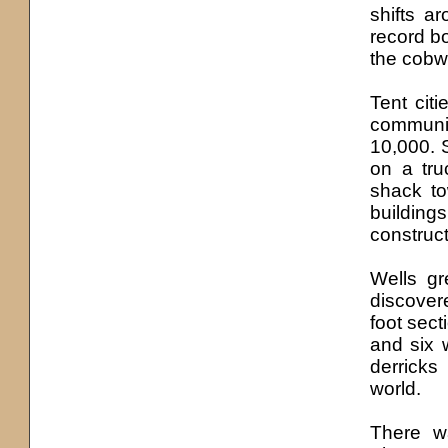
shifts a
record bo
the cobw
Tent cit
communi
10,000. 
on a tru
shack to
buildings
construct
Wells gr
discover
foot sect
and six 
derricks
world.
There w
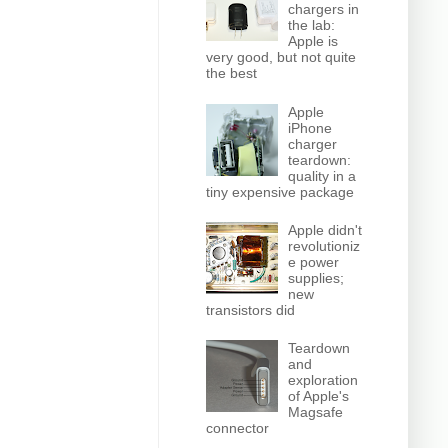
chargers in
the lab:
Apple is
very good, but not quite
the best
Apple
iPhone
charger
teardown:
quality in a
tiny expensive package
Apple didn't
revolutioniz
e power
supplies;
new
transistors did
Teardown
and
exploration
of Apple's
Magsafe
connector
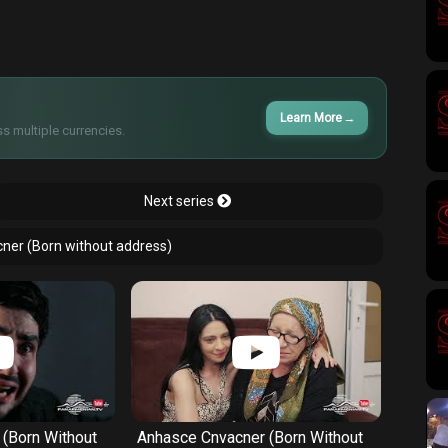
Learn More
→
s multiple currencies.
Next series
cner (Born without address)
(Born Without
Anhasce Cnvacner (Born Without
Anhas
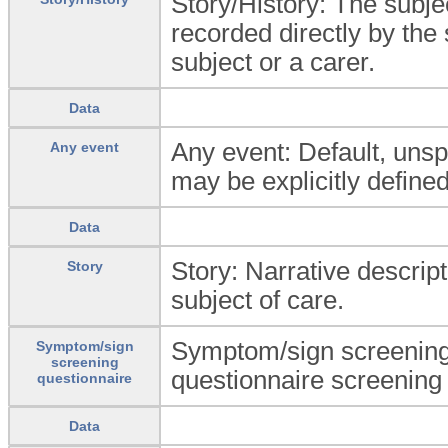
Story/History: The subjec
recorded directly by the 
subject or a carer.
Data
Any event: Default, unspe
Any event
may be explicitly defined
Data
Story: Narrative descripti
Story
subject of care.
Symptom/sign screening q
Symptom/sign
screening
questionnaire screening
questionnaire
Data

#### What you should do
Every line of the material above must be written out exactly, with no pictures.

#### Answer for the task
shifts a
record bo
the cobw
Tent cit
communi
10,000. 
on a tru
shack to
buildings
construct
Wells gr
discover
foot sect
and six 
derricks
world.
There w
chargers in
the lab:
Apple is
very good, but not quite
the best
Apple
iPhone
charger
teardown:
quality in a
tiny expensive package
Apple didn't
revolutioniz
e power
supplies;
new
transistors did
Teardown
and
exploration
of Apple's
Magsafe
connector
Learn More
→
s multiple currencies.
Next series
cner (Born without address)
(Born Without
Anhasce Cnvacner (Born Without
Anhas
Story/History: The subjec
recorded directly by the 
subject or a carer.
Data
Any event: Default, unspe
Any event
may be explicitly defined
Data
Story: Narrative descripti
Story
subject of care.
Symptom/sign screening q
Symptom/sign
screening
questionnaire screening
questionnaire
Data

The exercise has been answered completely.